The audition is finally here. The Beatles’ famous farewell rooftop concert is finally getting its digital audio release.
Get Back: The Rooftop Performance will have the complete 40-minute gig, with new mixes in stereo & Dolby Atmos by Giles Martin and Sam Okell. It’s available for streaming at midnight ET on Friday, January 28 from Apple Corps Ltd./Capitol/UMe. This marks the first-ever release for the January 1969 roof show, in the wake of the Peter Jackson docuseries Get Back and the expanded Special Edition box of Let It Be.
“We wanted to put it on the box set,” Giles Martin tells Rolling Stone in an exclusive interview. “But it just took up too much real estate. It’s 40 minutes, so it didn’t make any sense. But the response to Get Back has been so extraordinary.”
et Back: The Rooftop Performance debuts just in time for the show’s anniversary on January 30th, 1969, at the end of the sessions. The Beatles went up on the roof of their Apple headquarters in London, as crowds gathered in the streets below, until the show got shut down by the police. Three of the roof performances made it on to the finished Let It Be album: “I’ve Got a Feeling,” “Dig a Pony,” and “One After 909.” It turned out to be the last time the Beatles ever played live in public.

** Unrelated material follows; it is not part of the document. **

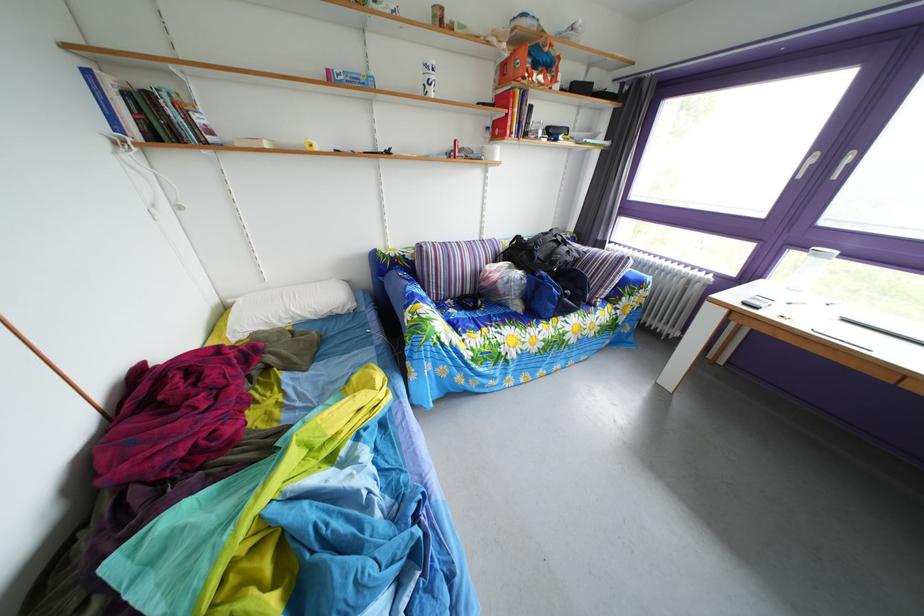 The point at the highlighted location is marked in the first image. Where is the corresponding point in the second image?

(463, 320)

“I always thought the rooftop concert is better to be seen and listened to, rather than just listened to,” Martin says. But the rapturous acclaim for Get Back changed his mind. “There was such an overwhelming request: ‘Why don’t we have this?’ That’s why we did it. I think this is more of a historical document for fans. I’ve made it so fans can listen to everything I have, really. I cut off a bit at the end, which is basically just wind noise, and that’s it. I mixed the whole thing from start to finish in its entirety.”
On Sunday, January 30, there will be Get Back: The Rooftop Performance screening events in 80 IMAX theaters in the U.S. and U.K. The 60-minute screenings will happen simultaneously at 3 pm ET, starting with a Q&A with director Peter Jackson.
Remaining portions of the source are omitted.